◆ PROMPT
Look below. Copy each line that has "customers" in it.

------------------------------------------------------------

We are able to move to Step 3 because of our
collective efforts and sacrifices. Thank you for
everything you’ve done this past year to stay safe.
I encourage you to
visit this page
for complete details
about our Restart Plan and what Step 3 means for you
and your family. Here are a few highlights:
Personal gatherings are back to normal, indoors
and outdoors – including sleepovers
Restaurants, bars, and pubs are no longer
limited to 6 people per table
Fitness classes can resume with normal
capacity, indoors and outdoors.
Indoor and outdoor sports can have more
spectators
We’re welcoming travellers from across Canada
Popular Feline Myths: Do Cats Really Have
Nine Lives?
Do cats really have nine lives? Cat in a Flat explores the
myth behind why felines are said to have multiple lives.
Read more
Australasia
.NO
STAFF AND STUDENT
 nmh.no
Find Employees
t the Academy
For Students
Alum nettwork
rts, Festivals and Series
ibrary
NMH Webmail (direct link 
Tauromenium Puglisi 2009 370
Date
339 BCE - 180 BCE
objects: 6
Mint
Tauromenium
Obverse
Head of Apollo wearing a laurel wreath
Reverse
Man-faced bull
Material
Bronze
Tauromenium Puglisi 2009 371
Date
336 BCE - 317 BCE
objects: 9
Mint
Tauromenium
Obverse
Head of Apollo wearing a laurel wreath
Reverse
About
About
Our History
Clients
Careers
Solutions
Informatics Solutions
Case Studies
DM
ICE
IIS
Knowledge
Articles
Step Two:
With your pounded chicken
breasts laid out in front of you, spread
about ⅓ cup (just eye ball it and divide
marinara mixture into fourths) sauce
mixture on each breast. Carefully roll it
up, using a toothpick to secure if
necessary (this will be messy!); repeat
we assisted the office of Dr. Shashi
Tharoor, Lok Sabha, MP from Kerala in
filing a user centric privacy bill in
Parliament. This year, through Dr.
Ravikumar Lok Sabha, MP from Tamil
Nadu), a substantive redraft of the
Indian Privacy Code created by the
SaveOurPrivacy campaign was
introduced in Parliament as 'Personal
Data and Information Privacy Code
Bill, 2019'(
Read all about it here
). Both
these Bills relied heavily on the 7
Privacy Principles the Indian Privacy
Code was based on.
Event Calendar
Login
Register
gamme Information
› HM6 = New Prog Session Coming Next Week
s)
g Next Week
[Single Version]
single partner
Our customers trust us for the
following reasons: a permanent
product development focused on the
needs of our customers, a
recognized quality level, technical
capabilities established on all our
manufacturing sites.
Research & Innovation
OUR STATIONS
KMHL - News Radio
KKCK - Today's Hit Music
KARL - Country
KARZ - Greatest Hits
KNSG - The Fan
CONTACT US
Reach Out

------------------------------------------------------------

◆ TASK RESPONSE
Our customers trust us for the
needs of our customers, a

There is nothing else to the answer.